Hasnt yet.. no need to critize everyone weight lifting abilities.. just simply askin if anyone else likes to weightlift


----------



## WV hoyt shooter (Feb 10, 2006)

i don't see why everyone keeps sayin this would cause problems it hasn't yet...and i aint gonna say nuttin to anyone who lifts i look at it this way you get what u get and if anyone else says anything to you about it then just show them what you get


----------



## mathewskid1 (Feb 15, 2008)

i used to do alot of lifting when i was a sophmore and we did 3 lifts 
bench-245
squat-395
clean-230
i just started lifting again like 3 months ago and it is amazing how much muscle strength you can loose over a year and a half


----------



## thrill_seeker (Feb 2, 2008)

yea we lift year round except during the season and even then we do some yea last year underfeated confrence champs (but got beat out first round in playoffs damn private schools) second time its happened to us but yea 350 spuat 220 bench 235 clean


----------



## Bowhunter500 (Mar 23, 2007)

thrill_seeker said:


> yea we lift year round except during the season and even then we do some yea last year underfeated confrence champs (but got beat out first round in playoffs damn private schools) second time its happened to us but yea 350 spuat 220 bench 235 clean


Very nice man very nice. Keep it up. 

What position do ya play?


----------



## thrill_seeker (Feb 2, 2008)

center and nose once in a while go in at slash its another back but go in motion out on the wing thats my favorite spot you normally lite some one up pretty good


----------



## bearr (Jul 21, 2006)

dang man haha
i couldnt hit up the 70 pounders till i was 15


----------



## bearr (Jul 21, 2006)

dang man haha
i couldnt hit up the 70 pounders till i was 15


----------



## bearr (Jul 21, 2006)

bearr said:


> dang man haha
> i couldnt hit up the 70 pounders till i was 15


i was talking bout bows guys


----------



## Bowhunter500 (Mar 23, 2007)

thrill_seeker said:


> center and nose once in a while go in at slash its another back but go in motion out on the wing thats my favorite spot you normally lite some one up pretty good


Haha yea. Had my coaches come up to me last friday and asked if i would be willing to start both ways again this year. Except at Defensive End. Of course i said yes lol


----------



## Noah2016 (Feb 19, 2008)

i'm 10 and i bench 50 lbs i play football star quaterback of my team


----------



## MSboy (Aug 30, 2007)

Dang! Funny you should ask, I broke both bones in my lower arm completely in 
half doing power cleans 4 weeks ago! 
My maxes before that were: bench:95
parallel squat: 95
power clean: 105 (what i broke my arm on)

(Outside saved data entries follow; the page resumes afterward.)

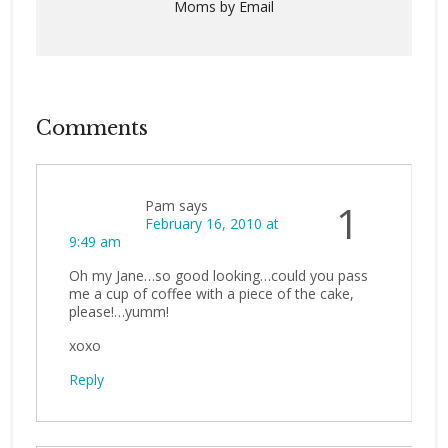
Moms by Email
Comments
Pam
says
1
February 16, 2010 at
9:49 am
Oh my Jane…so good looking…could you pass
me a cup of coffee with a piece of the cake,
please!…yumm!
xoxo
Reply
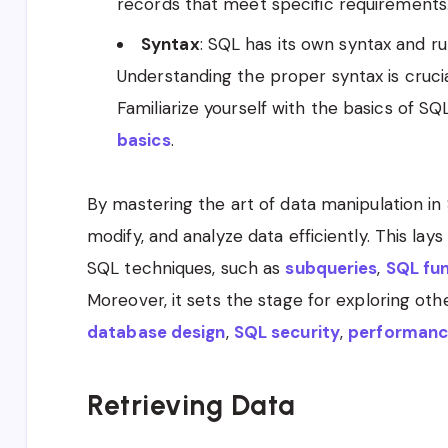
records that meet specific requirements
Syntax
: SQL has its own syntax and r
Understanding the proper syntax is crucia
Familiarize yourself with the basics of S
basics
.
By mastering the art of data manipulation in S
modify, and analyze data efficiently. This la
SQL techniques, such as
subqueries
,
SQL fu
Moreover, it sets the stage for exploring ot
database design
,
SQL security
,
performanc
Retrieving Data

I'm 13, 5 foot 10, but only like 130 pounds so I'm pretty dang weak!


----------



## armyboy (Jul 10, 2007)

MSboy said:


> Dang! Funny you should ask, I broke both bones in my lower arm completely in
> half doing power cleans 4 weeks ago!
> My maxes before that were: bench:95
> parallel squat: 95
> ...


guess you and me have the same body build, but i think i am i little stronger but don't know.... never work out really... hope to when it gets wormer so i can go to the storage and not freeze:wink:


----------



## Bowhunter500 (Mar 23, 2007)

Just got this done last week. 

Bench: 315 x 2.. everyone said my eyes and neck looked like they were about ready to pop. But i got it up and started freakin out.. couldnt get a 3rd one so i punched a box in the weightroom. haha


----------



## MSboy (Aug 30, 2007)

armyboy said:


> guess you and me have the same body build, but i think i am i little stronger but don't know.... never work out really... hope to when it gets wormer so i can go to the storage and not freeze:wink:


Yea I've gotten a lot stronger on everything, seeing how I had trouble getting the 45 pound bar in october! This is my first year liftin, but I'm probaly going to have to start all over when i get this dumb cast off.


----------



## mathews93 (Feb 7, 2008)

im only 5'3 105lbs and in 8th grade 

bench 95
squat 160 
i dont know what that other stuff is haha


----------



## b18intega (Nov 25, 2007)

Yall make me feel even more obease, oh well i meet with my personal trainer at 3:30 to day so i'll feel better


----------